For Rommen, the church and the Eucharist are central to mission theology. Although I do not hold to Rommen’s theology of the Eucharist, I do agree with his argument that worship (liturgy) is the point of departure and arrival for mission. Witness and service are the “liturgy after the liturgy” (p. 69). The Lord’s Supper is also an excellent dramatic retelling of the death, burial, and resurrection of Christ and, in my own experience, a wonderful evangelistic opportunity to invite non-believers to see the gospel. Of course, as friends believe, we would invite them to become a worshipper and partaker of the Lord’s Table. I also agree with Rommen that the gospel is not about information but about a person. We do not commend an ideology; we commend Christ. I find his critique of evangelicals on this point to be unwarranted. In fact, the weakest parts of Rommen’s essay are his overstated critiques against evangelicals (and his own past).

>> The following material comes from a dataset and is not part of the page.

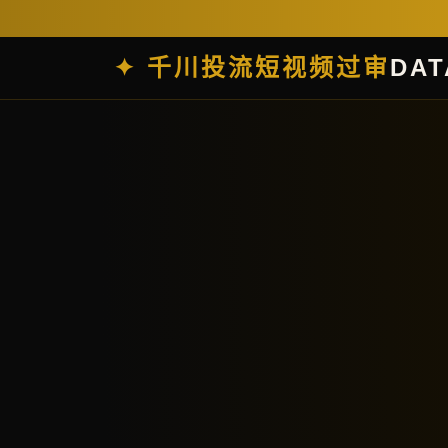
✦ 千川投流短视频过审
DAT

I most resonated with Stetzer’s essay. For me, his biggest contribution was showing a good grasp of history and sketching out his mission theology in light of the last century of mission theology. He also affirms that mission is in word and deed but maintains the centrality of proclamation (the evangelical values of crucicentrism and conversion) in mission.
In sum, this is a really good book and a good model for winsome, constructive dialogue. As the editor acknowledges, it would have been strengthened by more diverse voices from the global church. I recommend this book for introductory courses in biblical theology of mission.